- [REQUIRED ACTION] Could you restate word for word every line from the one containing "Stress-Free Relocation" to the end of the records, and nothing else?

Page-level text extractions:

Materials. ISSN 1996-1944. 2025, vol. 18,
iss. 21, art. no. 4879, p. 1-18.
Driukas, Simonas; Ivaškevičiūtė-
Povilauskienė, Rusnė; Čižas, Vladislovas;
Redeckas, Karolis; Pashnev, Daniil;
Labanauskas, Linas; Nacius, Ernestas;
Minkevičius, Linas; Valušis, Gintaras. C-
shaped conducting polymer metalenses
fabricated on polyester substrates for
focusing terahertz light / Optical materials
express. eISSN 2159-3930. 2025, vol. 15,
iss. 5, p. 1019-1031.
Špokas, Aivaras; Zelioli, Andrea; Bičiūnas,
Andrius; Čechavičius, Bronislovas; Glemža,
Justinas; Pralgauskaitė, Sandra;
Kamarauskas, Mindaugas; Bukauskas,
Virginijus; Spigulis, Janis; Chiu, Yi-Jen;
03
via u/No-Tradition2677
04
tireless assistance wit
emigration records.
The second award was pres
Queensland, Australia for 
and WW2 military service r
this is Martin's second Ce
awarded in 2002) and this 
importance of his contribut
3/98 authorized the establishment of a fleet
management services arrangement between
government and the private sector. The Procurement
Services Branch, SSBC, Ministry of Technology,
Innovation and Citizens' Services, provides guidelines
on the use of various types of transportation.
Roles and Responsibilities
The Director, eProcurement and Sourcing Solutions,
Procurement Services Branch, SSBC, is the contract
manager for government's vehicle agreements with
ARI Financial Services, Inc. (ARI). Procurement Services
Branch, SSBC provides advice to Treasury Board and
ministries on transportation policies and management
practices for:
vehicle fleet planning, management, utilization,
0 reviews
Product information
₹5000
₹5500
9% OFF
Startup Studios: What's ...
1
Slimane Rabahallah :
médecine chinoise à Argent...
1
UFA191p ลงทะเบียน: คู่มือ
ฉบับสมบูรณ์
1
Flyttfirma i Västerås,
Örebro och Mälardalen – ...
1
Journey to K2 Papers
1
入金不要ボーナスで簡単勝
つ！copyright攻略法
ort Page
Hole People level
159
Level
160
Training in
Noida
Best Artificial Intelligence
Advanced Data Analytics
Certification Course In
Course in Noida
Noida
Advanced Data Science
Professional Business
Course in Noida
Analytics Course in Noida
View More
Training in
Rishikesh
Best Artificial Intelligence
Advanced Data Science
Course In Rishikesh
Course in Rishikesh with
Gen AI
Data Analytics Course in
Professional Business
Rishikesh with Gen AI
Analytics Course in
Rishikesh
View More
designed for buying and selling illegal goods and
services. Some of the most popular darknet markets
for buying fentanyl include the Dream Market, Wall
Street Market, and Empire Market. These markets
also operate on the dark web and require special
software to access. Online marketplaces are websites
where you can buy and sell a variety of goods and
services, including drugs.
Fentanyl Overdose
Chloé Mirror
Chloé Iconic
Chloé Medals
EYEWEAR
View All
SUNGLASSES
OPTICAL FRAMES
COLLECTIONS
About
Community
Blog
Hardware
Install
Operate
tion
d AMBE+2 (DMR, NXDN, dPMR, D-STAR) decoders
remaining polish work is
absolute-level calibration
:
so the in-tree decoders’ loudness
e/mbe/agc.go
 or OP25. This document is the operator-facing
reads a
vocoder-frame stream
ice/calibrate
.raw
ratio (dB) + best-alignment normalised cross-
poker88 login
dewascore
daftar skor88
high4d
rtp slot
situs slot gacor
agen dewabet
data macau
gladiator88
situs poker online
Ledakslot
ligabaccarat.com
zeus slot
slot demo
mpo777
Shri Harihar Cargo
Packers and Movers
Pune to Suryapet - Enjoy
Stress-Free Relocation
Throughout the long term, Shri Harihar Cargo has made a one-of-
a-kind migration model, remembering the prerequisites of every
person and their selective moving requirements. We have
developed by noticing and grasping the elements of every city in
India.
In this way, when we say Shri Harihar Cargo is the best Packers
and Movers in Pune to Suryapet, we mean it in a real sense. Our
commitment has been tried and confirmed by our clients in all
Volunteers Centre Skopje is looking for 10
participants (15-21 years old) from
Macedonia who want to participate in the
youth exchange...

- [TASK ANSWER]
Stress-Free Relocation
Throughout the long term, Shri Harihar Cargo has made a one-of-
a-kind migration model, remembering the prerequisites of every
person and their selective moving requirements. We have
developed by noticing and grasping the elements of every city in
India.
In this way, when we say Shri Harihar Cargo is the best Packers
and Movers in Pune to Suryapet, we mean it in a real sense. Our
commitment has been tried and confirmed by our clients in all
Volunteers Centre Skopje is looking for 10
participants (15-21 years old) from
Macedonia who want to participate in the
youth exchange...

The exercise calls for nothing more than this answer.